Waitaha were the first settlers of the Avon (Otakaro) River catchment, and made use of both the transport capabilities of the estuary and its rich supply of eels, whitebait, flounder and pipi. Their main villages were nearest modern day Pleasant Point, while the Ngati Mamoe and Ngai Tahu people used the sandy soil at the river mouth to grow kumara and aruhe (fern root), building manuka weirs to catch migrating eels. When Europeans settlers arrived, the vast Canterbury plains were seen as “copiously watered with rivers”, and, compared to waterways in their homelands, “clear as crystal.” Native flax, toi-toi and cabbage trees astounded the immigrants, as did the animals (birds, lizards and flounder) they attracted. At places the 26 kilometre-long river reached depths of 3 – 6 metres and small fishing trades were set up.
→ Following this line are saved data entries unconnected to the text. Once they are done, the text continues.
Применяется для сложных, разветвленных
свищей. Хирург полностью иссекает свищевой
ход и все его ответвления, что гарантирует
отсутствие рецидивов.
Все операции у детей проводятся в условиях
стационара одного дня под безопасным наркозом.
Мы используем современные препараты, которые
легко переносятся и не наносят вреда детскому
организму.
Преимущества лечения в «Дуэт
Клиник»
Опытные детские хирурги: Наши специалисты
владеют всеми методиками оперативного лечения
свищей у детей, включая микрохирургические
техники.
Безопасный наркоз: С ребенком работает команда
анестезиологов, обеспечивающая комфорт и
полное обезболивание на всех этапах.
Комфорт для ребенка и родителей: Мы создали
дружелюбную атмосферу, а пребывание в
Farming was the main use of the land around the campus waterways until the 1970s, when the University of Canterbury's construction was largely completed, despite difficulties stemming from the high water table and swampy land it is founded on.
Since the settlement of the region, the Avon River has been used for drainage purposes -especially during the new University campus construction- and this resulted in considerable degradation to the local waterways. The upper reach of the Avon, known as Ilam Stream or Clarkson’s Drain, was proposed for recieving piped storwater discharge. Housing development and road implementation have increased the amount of impermeable surfaces, causing groundwater springs to dry up and inputting poor quality storm water from residential and carpark run-off, often with higher contaminant levels, to the surviving waterways. Removal of wetland and stream-side native vegetation and replacement with exotic deciduous species and mown grass has resulted in streambed siltation and riparian habitat loss. Both stream-straightening and clearing aquatic matter from within the streams saw the variety of flora and fauna present decline and certainly affected the natural character of the waterways.
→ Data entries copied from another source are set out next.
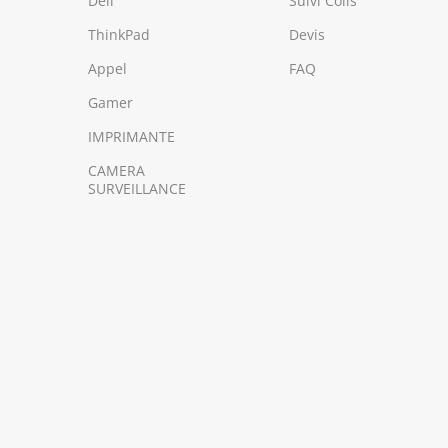
Dell
Suivi Colis
ThinkPad
Devis
Appel
FAQ
Gamer
IMPRIMANTE
CAMERA
SURVEILLANCE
1996 brought the beginnings of the waterways rehabilitation project through a student-led initiative to replant the Avons banks and restore native wildlife in the process. Consequentially both academic and general university staff and the campus environmental group became involved, and the project has expanded to oversee the continual upkeep and improvement of all campus waterways.
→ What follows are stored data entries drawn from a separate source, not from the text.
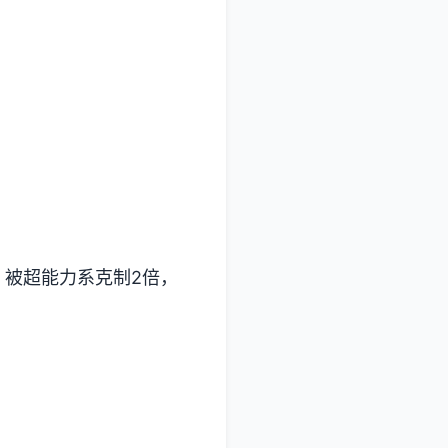
，被超能力系克制2倍，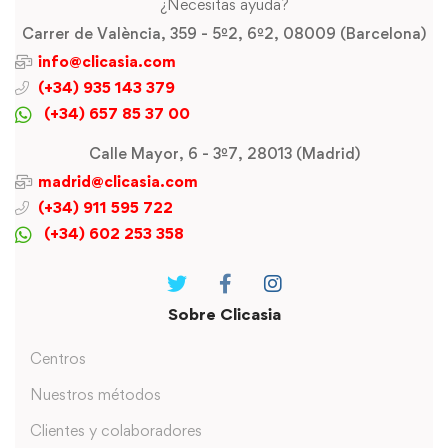
¿Necesitas ayuda?
Carrer de València, 359 - 5º2, 6º2, 08009 (Barcelona)
info@clicasia.com
(+34) 935 143 379
(+34) 657 85 37 00
Calle Mayor, 6 - 3º7, 28013 (Madrid)
madrid@clicasia.com
(+34) 911 595 722
(+34) 602 253 358
Sobre Clicasia
Centros
Nuestros métodos
Clientes y colaboradores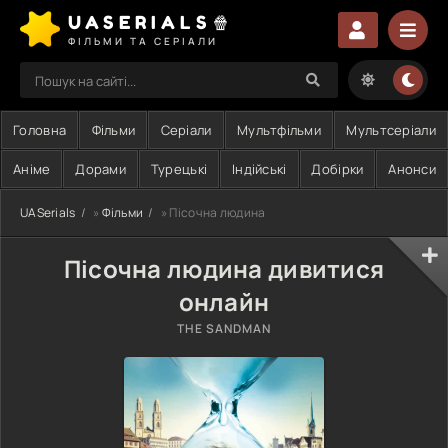
UASERIALS🍿
ФІЛЬМИ ТА СЕРІАЛИ
Головна
Фільми
Серіали
Мультфільми
Мультсеріали
Аніме
Дорами
Турецькі
Індійські
Добірки
Анонси
UASerials
»
Фільми
» Пісочна людина
Пісочна людина дивитися
онлайн
THE SANDMAN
Maintenance efforts have included reduction in bed raking for minimal intervention, weed species removal, and nine riparian planting areas added along both the Avon and Okeover. Mayflies were trialled and headwaters rehabilitation began in 2003, which received a gold award for sustainable design (NZILA) the following year, when mudfish and crayfish were introduced also.
2005 saw several projects, including meanders rehabilitation, eel housing and harakeke softening, and stormwater was investigated in depth during the next few years.
Using these ecological landscape treatments, stream velocity manipulation, and other applications there has been a visible increase in sediment and debris accumulation processes and riparian restoration, all aiding renewal of the natural waterways habitat.